--- Listed entries ---
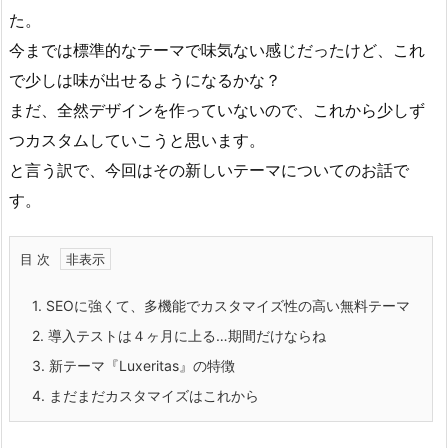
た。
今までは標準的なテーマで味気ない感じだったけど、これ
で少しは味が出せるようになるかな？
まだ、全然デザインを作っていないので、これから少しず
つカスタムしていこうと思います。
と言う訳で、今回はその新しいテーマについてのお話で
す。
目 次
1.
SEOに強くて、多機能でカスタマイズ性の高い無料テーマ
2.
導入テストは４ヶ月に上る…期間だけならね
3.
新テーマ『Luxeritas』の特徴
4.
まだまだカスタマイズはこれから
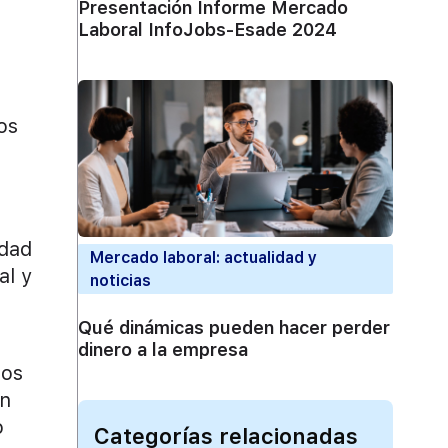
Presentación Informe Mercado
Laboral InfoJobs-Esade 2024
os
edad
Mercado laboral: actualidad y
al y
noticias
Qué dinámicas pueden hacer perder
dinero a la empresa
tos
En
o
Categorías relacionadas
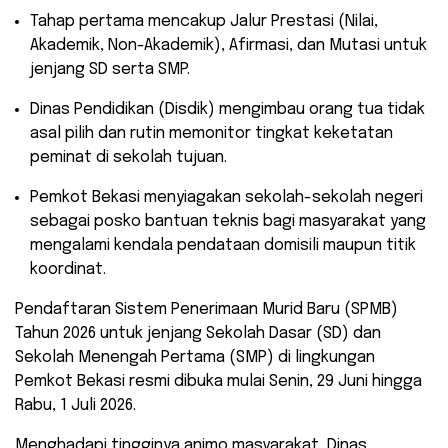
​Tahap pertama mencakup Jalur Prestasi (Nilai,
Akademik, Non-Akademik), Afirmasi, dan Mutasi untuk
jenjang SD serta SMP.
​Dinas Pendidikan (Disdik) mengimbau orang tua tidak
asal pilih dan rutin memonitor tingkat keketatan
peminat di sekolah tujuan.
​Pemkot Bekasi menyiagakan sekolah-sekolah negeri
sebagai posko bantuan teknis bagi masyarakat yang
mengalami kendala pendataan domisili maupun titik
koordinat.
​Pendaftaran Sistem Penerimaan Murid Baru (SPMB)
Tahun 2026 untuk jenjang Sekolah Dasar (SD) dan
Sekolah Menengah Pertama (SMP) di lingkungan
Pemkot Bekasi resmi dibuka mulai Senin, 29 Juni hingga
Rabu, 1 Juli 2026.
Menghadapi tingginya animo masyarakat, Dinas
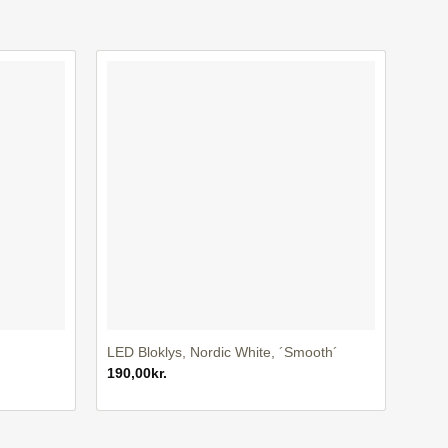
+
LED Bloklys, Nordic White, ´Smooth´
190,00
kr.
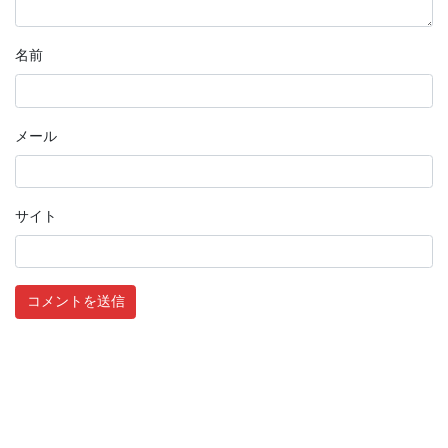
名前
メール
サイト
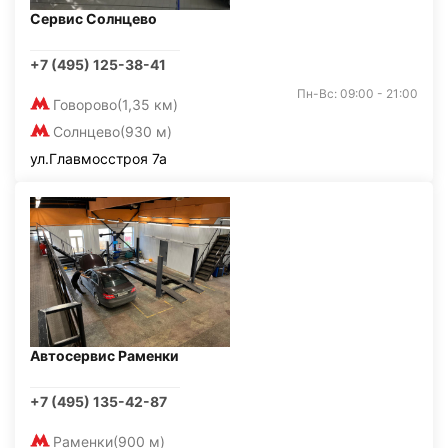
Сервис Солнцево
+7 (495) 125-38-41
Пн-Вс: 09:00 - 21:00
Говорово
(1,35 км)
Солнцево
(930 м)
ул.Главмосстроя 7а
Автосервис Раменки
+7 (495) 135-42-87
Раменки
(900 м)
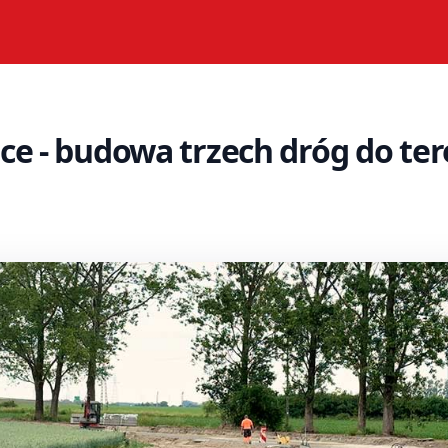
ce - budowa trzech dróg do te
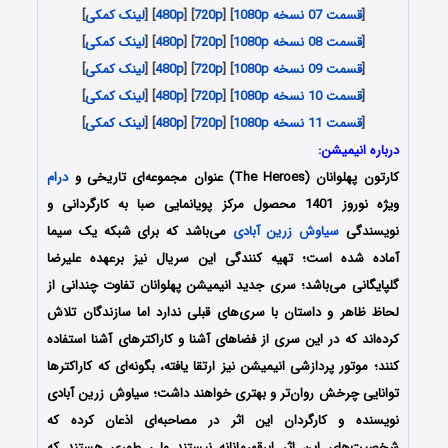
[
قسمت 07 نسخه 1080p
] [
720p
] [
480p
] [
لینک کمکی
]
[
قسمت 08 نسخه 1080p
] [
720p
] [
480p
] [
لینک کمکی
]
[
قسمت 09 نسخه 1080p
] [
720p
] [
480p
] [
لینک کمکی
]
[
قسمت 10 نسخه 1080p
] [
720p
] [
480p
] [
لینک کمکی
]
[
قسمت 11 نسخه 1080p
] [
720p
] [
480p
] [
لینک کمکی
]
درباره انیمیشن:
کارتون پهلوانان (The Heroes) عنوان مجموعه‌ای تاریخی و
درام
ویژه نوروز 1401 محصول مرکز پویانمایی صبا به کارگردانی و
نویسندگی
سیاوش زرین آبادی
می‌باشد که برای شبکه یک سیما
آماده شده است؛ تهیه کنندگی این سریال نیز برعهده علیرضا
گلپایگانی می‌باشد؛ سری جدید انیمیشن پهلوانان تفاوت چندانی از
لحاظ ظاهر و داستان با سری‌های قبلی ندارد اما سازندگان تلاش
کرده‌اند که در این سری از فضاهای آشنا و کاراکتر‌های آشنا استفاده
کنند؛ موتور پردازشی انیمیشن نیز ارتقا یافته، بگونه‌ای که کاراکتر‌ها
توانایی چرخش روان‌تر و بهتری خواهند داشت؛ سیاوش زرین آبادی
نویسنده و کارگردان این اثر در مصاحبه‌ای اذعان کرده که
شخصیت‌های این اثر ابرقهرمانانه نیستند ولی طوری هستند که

* * *

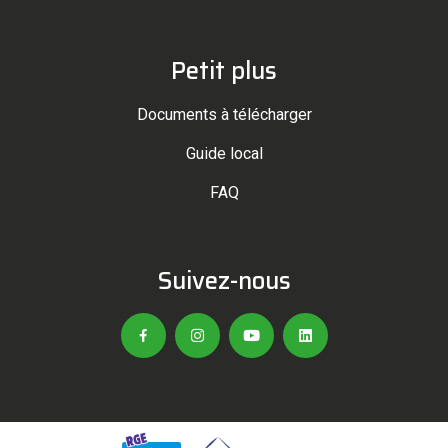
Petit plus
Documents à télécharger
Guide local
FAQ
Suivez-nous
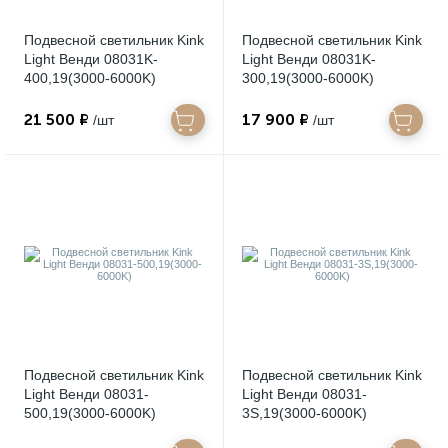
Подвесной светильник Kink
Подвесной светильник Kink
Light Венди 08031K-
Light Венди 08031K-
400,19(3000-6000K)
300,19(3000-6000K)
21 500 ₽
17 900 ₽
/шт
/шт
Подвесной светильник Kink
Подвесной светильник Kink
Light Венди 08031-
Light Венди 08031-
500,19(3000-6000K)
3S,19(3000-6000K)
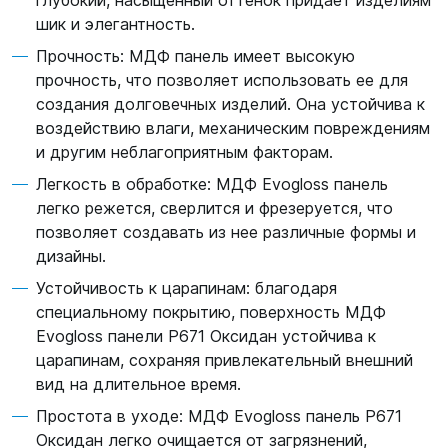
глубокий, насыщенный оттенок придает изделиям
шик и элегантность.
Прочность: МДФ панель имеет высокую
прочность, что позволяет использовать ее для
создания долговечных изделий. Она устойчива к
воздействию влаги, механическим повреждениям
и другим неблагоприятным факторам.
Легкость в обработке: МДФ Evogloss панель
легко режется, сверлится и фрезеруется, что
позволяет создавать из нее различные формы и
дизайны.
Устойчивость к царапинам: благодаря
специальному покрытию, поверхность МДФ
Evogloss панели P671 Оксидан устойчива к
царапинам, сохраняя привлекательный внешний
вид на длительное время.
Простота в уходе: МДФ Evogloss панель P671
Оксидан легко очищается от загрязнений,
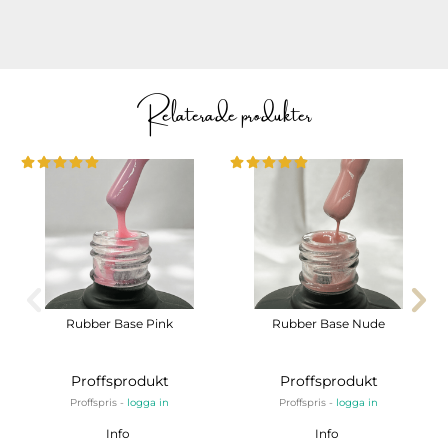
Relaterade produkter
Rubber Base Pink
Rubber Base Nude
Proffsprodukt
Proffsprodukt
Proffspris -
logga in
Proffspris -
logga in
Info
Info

---

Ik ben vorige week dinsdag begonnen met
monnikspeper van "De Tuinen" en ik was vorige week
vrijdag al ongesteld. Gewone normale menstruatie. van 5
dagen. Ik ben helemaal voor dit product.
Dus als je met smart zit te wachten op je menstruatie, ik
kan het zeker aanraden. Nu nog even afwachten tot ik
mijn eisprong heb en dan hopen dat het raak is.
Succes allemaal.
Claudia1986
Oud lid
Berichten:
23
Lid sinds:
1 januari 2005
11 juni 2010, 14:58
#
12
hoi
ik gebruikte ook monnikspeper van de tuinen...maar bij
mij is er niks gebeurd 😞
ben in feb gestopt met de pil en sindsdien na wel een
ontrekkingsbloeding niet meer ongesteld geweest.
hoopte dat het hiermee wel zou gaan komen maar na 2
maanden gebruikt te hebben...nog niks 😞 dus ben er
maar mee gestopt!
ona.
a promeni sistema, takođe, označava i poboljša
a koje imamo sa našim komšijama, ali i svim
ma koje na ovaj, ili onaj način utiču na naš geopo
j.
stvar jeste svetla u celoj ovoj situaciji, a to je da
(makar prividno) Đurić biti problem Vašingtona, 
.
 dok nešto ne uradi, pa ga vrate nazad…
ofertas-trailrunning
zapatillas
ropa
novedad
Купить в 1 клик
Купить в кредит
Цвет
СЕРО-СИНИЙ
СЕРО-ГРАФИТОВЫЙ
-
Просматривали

--- Task description ---
Find the string "позволяет" in the entries above. Copy each line where it occurs.

--- Worked solution ---
прочность, что позволяет использовать ее для
позволяет создавать из нее различные формы и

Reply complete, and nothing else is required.